#### [WHAT YOU HAVE TO DO]
Beneath this instruction is a block of data; output from it exactly the lines that run from the one containing "весь турецкий флот, становившийся" through the one containing "сигнал общей погони. Весь флот спустился в", inclusive.

#### [MATERIAL FOR THIS EXERCISE]
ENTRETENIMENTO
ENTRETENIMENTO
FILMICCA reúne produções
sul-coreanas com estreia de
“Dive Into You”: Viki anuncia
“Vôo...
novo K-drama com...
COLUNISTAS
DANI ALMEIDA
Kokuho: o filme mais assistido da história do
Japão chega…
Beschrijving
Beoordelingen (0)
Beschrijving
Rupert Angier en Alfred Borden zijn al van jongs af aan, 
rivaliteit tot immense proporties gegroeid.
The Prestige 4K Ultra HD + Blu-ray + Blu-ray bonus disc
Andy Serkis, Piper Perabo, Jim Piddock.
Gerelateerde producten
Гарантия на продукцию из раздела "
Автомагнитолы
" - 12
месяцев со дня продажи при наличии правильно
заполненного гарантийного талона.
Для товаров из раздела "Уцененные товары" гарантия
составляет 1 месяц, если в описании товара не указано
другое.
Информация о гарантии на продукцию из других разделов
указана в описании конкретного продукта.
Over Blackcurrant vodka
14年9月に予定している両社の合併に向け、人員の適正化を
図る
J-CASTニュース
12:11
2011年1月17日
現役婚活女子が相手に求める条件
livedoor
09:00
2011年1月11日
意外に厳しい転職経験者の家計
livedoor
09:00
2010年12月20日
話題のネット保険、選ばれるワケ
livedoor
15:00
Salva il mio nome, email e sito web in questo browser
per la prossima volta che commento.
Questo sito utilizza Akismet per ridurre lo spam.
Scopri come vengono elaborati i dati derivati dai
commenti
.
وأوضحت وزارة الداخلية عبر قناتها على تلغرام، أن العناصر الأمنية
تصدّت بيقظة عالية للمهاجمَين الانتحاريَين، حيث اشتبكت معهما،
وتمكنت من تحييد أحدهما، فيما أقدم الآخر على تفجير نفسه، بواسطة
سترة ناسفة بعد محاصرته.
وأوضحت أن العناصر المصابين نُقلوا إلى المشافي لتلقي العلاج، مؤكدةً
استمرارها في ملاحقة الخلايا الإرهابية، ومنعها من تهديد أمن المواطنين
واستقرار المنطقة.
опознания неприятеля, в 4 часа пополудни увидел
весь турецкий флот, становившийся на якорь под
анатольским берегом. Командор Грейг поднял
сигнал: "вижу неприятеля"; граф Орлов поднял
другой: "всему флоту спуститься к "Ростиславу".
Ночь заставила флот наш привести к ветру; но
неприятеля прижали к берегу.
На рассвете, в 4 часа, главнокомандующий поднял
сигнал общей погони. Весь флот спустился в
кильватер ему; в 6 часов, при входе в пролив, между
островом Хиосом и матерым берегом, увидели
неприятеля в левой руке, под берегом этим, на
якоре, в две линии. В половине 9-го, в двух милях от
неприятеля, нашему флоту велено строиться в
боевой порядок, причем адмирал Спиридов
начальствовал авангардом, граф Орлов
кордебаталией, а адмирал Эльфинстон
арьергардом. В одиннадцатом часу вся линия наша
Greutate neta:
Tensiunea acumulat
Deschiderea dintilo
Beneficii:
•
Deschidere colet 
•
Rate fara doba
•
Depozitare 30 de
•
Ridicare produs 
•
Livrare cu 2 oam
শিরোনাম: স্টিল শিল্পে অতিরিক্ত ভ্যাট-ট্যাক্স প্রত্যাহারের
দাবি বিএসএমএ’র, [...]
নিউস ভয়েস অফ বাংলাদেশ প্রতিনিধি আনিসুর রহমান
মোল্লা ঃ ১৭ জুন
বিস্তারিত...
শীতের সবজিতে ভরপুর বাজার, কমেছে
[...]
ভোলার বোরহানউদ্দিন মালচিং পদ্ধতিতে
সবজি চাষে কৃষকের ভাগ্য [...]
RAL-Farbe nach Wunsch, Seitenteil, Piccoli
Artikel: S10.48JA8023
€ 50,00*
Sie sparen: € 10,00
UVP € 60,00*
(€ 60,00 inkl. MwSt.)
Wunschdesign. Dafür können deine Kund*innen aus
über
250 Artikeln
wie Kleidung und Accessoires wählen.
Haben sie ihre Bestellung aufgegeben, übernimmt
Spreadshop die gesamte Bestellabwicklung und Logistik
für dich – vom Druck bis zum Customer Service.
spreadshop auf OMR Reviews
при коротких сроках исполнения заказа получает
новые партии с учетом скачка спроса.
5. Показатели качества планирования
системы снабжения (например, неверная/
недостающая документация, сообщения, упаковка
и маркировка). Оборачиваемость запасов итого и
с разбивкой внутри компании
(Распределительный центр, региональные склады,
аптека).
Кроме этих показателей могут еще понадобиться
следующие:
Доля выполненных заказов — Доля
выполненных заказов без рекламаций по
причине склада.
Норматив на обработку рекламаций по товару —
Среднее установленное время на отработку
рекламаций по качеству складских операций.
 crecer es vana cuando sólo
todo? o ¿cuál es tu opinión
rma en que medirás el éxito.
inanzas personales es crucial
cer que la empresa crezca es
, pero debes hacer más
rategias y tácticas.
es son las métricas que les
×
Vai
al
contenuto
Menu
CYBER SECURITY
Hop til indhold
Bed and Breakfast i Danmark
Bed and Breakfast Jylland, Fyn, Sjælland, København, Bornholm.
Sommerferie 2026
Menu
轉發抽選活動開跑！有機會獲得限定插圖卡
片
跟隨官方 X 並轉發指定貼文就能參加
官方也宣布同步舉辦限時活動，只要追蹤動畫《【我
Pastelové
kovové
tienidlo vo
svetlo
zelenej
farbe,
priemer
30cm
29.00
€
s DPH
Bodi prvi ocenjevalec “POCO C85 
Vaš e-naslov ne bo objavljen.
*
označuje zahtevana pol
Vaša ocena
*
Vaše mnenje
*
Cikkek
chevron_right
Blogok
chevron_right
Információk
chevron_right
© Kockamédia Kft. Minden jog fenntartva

#### [ANSWER FOR THIS EXERCISE]
весь турецкий флот, становившийся на якорь под
анатольским берегом. Командор Грейг поднял
сигнал: "вижу неприятеля"; граф Орлов поднял
другой: "всему флоту спуститься к "Ростиславу".
Ночь заставила флот наш привести к ветру; но
неприятеля прижали к берегу.
На рассвете, в 4 часа, главнокомандующий поднял
сигнал общей погони. Весь флот спустился в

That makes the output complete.